Sample 2 — Analytical data (COA excerpt, illustrative)

Analysis itemSample value (dummy)
Density (15 °C)0.685 g/cm³
Paraffins72 vol%
Naphthenes22 vol%
Aromatics6 vol%
SulphurBelow 0.5 ppm
Carbon-number distributionC5: 35%, C6: 45%, C7+: 20%

Sample 3 — In-house specification (intake criteria, illustrative)

ItemTolerance (dummy)
Sulphur1 ppm or less
Aromatics10 vol% or less
Initial boiling point30 °C or above
Final boiling point100 °C or below

The directions the course taught you — "light paraffin-rich," "heavy with thick naphthenes" — only become meaningful when matched against numbers like these. Always read the actual sheet at the end.

Consolidated exercises 1 — Reading the feedstock (Chapters 1–3)

Two questions on reading naphtha as a mixed fraction and matching light / heavy and PNA to the right downstream.

Q 7-1 — Feedstock slanted toward ethylene

Conceptually, which feedstock is closest to one slanted toward ethylene?

  1. Light naphtha with a large paraffin share.
  2. Heavy naphtha with a large naphthene share.
  3. Aromatic extract only.
Show answer and reasoning

Answer: A

For the "break into smaller pieces" storyline, a light, paraffin-rich feed is the clearest entry point.

Q 7-2 — Feedstock for reforming

Conceptually, which is closest to the feedstock you would feed to a reforming unit?

  1. Hydrotreated heavy naphtha that contains a reasonable share of naphthenes.
  2. LPG.
  3. Only water and hydrogen.
Show answer and reasoning

Answer: A

Reforming uses heavy naphtha, with sulphur removed in an upstream step as a default.

Consolidated exercises 2 — Pretreatment and reactions (Chapter 4)

Two questions on choosing among the four verbs (protect / rearrange / push / break).

Q 7-4 — Boosting C5 / C6 octane without aromatics

To improve the octane of the C5 / C6 front end without pushing up aromatics significantly, which operation is closest?

  1. Isomerization.
  2. Steam cracking.
  3. Desalting.
Show answer and reasoning

Answer: A

Isomerization is the typical route for raising the octane of light naphtha.

Q 7-5 — Why sulphur is removed before reforming

What is the main reason for placing sulphur removal in front of reforming?

  1. To protect the catalyst.
  2. To raise solubility in water.
  3. To turn everything into olefins.
Show answer and reasoning

Answer: A

Sulphur harms downstream catalysts, so it is removed first.

Consolidated exercises 3 — Safety, properties, overall summary (Chapters 2, 3, 7)

Three questions on light-side safety, the direction shifts when you move the cut, and the one-line summary of the whole course.

Q 7-3 — Handling concerns that rise on the light cut

Which handling concern tends to rise most on the light cut?

  1. Vapour and fire risk.
  2. Solid precipitation only.
  3. Specific gravity always exceeding 2.
Show answer and reasoning

Answer: A

The lighter the side, the higher the vapour pressure; fire and vapour management grow in importance.

Q 7-6 — Extending FBP toward the heavy side

Keeping the family ratios constant, which combination is most likely when you extend the final boiling point (FBP) toward the heavy side?

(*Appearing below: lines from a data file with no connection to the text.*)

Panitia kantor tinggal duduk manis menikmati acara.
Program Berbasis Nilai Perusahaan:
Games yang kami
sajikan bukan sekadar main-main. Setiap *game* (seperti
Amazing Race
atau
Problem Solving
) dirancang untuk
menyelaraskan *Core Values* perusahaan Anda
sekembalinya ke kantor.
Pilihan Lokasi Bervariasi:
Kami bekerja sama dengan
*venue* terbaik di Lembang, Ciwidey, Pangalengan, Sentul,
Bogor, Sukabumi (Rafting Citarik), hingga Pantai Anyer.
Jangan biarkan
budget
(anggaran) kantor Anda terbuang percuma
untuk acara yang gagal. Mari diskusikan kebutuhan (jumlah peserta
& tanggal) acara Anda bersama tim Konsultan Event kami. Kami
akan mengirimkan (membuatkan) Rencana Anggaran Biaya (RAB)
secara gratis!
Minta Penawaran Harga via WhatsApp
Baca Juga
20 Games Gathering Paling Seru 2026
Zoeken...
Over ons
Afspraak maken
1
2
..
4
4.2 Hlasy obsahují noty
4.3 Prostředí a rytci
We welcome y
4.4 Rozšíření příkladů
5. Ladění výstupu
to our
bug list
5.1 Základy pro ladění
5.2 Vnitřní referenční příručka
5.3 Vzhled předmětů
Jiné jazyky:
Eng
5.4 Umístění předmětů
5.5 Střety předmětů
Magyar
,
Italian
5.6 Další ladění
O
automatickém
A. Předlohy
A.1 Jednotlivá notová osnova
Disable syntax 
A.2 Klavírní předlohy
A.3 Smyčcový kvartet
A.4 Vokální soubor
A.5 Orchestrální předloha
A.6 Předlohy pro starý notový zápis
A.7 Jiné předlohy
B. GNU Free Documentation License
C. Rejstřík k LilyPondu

  1. Average carbon number rises; volatility falls.
  2. Average carbon number falls; volatility rises.
  3. Neither changes.
Show answer and reasoning

Answer: A

Pulling in more of the heavy side raises the average carbon number and lowers volatility.

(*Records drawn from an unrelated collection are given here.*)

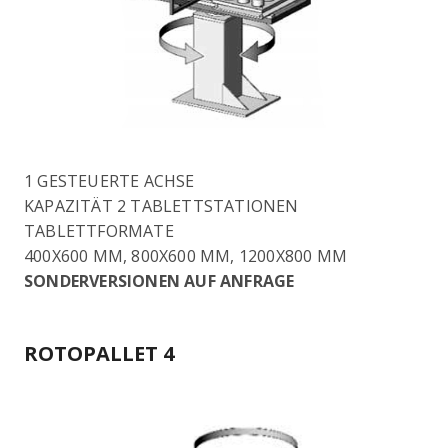
1 GESTEUERTE ACHSE
KAPAZITÄT 2 TABLETTSTATIONEN
TABLETTFORMATE
400X600 MM, 800X600 MM, 1200X800 MM
SONDERVERSIONEN AUF ANFRAGE
ROTOPALLET 4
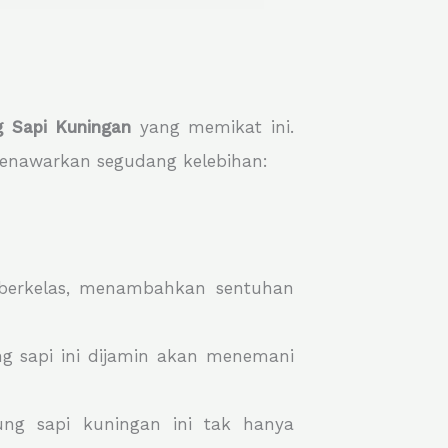
 Sapi Kuningan
yang memikat ini.
menawarkan segudang kelebihan:
erkelas, menambahkan sentuhan
g sapi ini dijamin akan menemani
ung sapi kuningan ini tak hanya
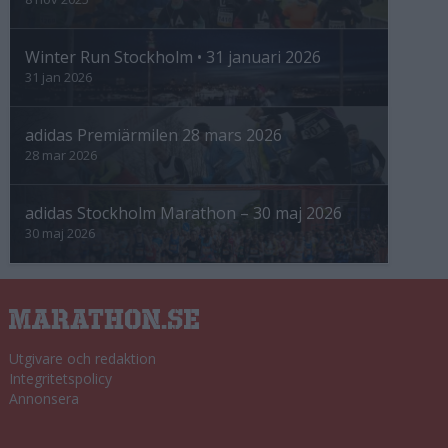
Winter Run Stockholm • 31 januari 2026
31 jan 2026
adidas Premiärmilen 28 mars 2026
28 mar 2026
adidas Stockholm Marathon – 30 maj 2026
30 maj 2026
Utgivare och redaktion
Integritetspolicy
Annonsera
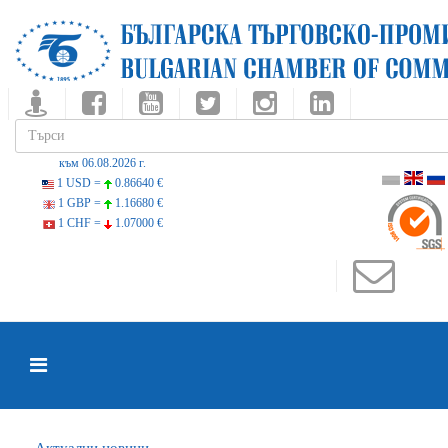
към 06.08.2026 г.
1 USD =
0.86640 €
1 GBP =
1.16680 €
1 CHF =
1.07000 €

Q 7-7 — Overall summary of naphtha

Which statement is the most accurate overall summary of naphtha?

  1. A petroleum-derived mixture whose fraction range and composition vary, with multiple downstream routes.
  2. Always a single pure compound, used only as a solvent.
  3. A complete worldwide synonym for finished gasoline.
Show answer and reasoning

Answer: A

The starting point is to treat naphtha as "a mixed fraction that varies."

Chapter 7 summary

  • Separate light / heavy, PNA, pretreatment, and downstream route, then connect them at the end.
  • Light, paraffin-rich streams follow the cracking storyline; heavy streams with visible naphthenes follow the reforming storyline.
  • For real-world decisions always defer to the SDS, analytical data, and in-house specifications — use this course as a concept map.